Input for this task:

--*--

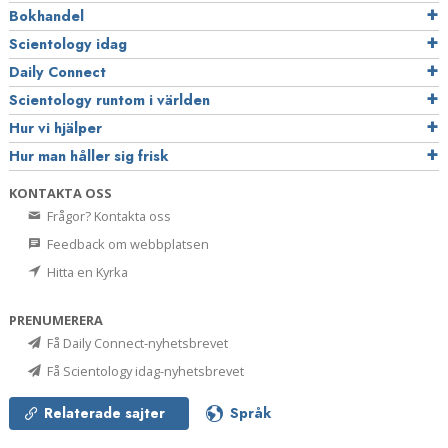
Bokhandel
Scientology idag
Daily Connect
Scientology runtom i världen
Hur vi hjälper
Hur man håller sig frisk
KONTAKTA OSS
Frågor? Kontakta oss
Feedback om webbplatsen
Hitta en Kyrka
PRENUMERERA
Få Daily Connect-nyhetsbrevet
Få Scientology idag-nyhetsbrevet
Relaterade sajter
Språk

--*--

Problem to work on:
What you produce must match the listing word for word, with no images in it.

Task response:
Bokhandel
Scientology idag
Daily Connect
Scientology runtom i världen
Hur vi hjälper
Hur man håller sig frisk
KONTAKTA OSS
Frågor? Kontakta oss
Feedback om webbplatsen
Hitta en Kyrka
PRENUMERERA
Få Daily Connect-nyhetsbrevet
Få Scientology idag-nyhetsbrevet
Relaterade sajter
Språk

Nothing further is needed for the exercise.